Despite this setback, I couldn’t resist the allure of trying such a challenge again. In 2015, I tackled the 72-ounce steak at the Big Texan Steak Ranch in Amarillo. Unlike the Pittsburgh disaster, this steak was cooked somewhere between medium rare and rare. I finished it in 90 pleasurable minutes, well over the mandated hour needed to get it for free, and gladly paid full price. It wasn’t about beating the clock; it was about savoring every bite of that perfectly cooked beef. I had experienced my vision of the Lone Star State. I would remember that particular flavor—and the place it called home—forever.
Honestly, such was the case with every destination I ate my way through. Take that day at Beth’s Cafe in Seattle. I wasn’t just devouring those enormous omelets—I was absorbing what remained of the grungy essence of the city, which I never got to visit during the 1990s. The tattoo-covered hipster waitress, the grimy charm of the 24-hour diner, the smell of coffee and grease hanging in the air—it all combined to create a visceral memory of Seattle that no mere visit to the Space Needle could match. Perhaps I was imbibing something of the alternative era’s remaining stereotypes, the way Jack Kerouac saw what he wanted to see when he first set foot in Mexico. But it was still the realization of a trip I longed to make back when I was a beefy kid with a middle part who listened to bands like the Melvins and Mudhoney.
Similarly, the physical exertion of climbing those unexpected Midwest sand mountains in Indiana—doing something that Walter Payton, a childhood idol of mine, had done, admittedly with far more grace and explosiveness—set the stage for my subsequent feast at Culver’s. As I downed custard after custard, I wasn’t just cooling off—I was processing the day’s experiences, letting the flavors of Wisconsin custard mingle with the memories of gazing at a nuclear reactor while feeling Indiana sand between my toes.
Even the sweltering drive I took from Lubbock to get to the Big Texan Steak Ranch in Amarillo became an integral part of my meaty experience there. The endless Texas landscape, the stifling heat in my AC-less Honda Accord, the sheer emptiness of the panhandle—all of it made that 72-ounce steak taste like more than just beef. It was a distillation of Texas itself, big and bold and unapologetic.

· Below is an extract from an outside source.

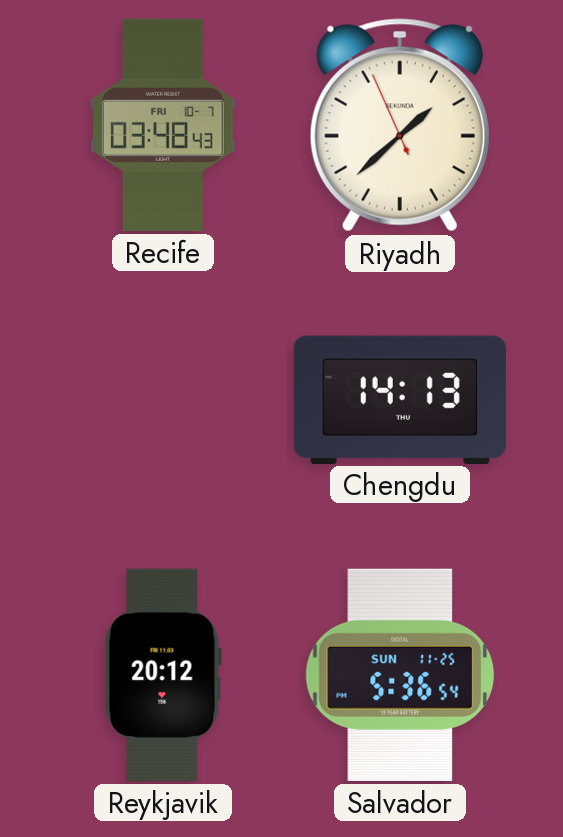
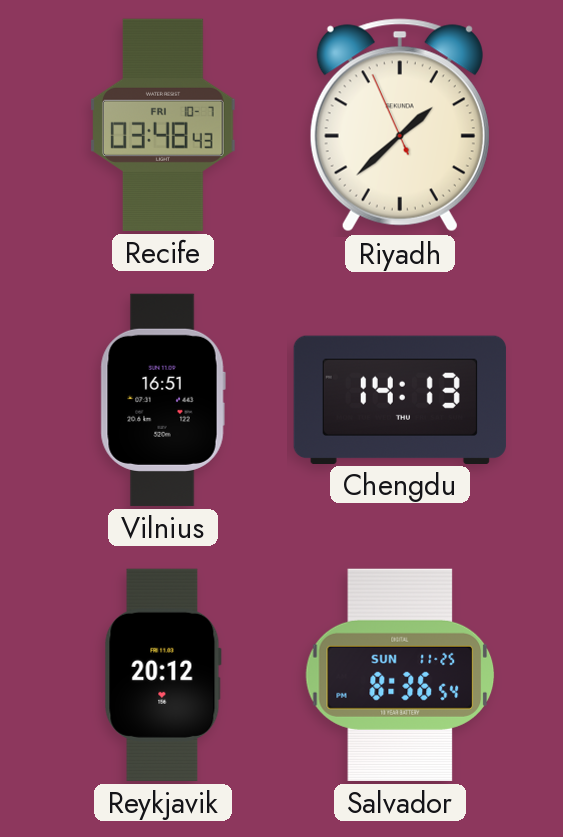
Vilnius: none -> 16:51
Salvador: 5:36 -> 8:36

This connection between food and place is what I find lacking in today’s viral food challenges. When someone attempts the “Three-Headed Monster” at M’Jays House of Smoke, are they really tasting the suburban disasterpiece that is Arlington, Texas—home of so many parking lots and arenas, right in the dead center of the Dallas Metroplex? Or are they just tasting the pressure to perform for their audience?
Don’t get me wrong, I understand the appeal of these challenges. They’re entertaining, they bring people together, and they can be great marketing for restaurants that deserve the love (M’Jays, my friends assure me, is very good and deserves whatever attention it receives, including its plug here). But they seem to miss what I’ve always cherished in my travels: the satisfaction of a meal well-eaten in an unfamiliar place well-traveled, not a challenge conquered. I can’t shake the feeling that something is lost in this new world of performative eating. The quiet satisfaction of a big meal enjoyed purely for its own sake, the meditative quality of focusing entirely on the giant flavors and textures in front of you, in a place you might never visit again—these strike me as casualties in the race for likes and views.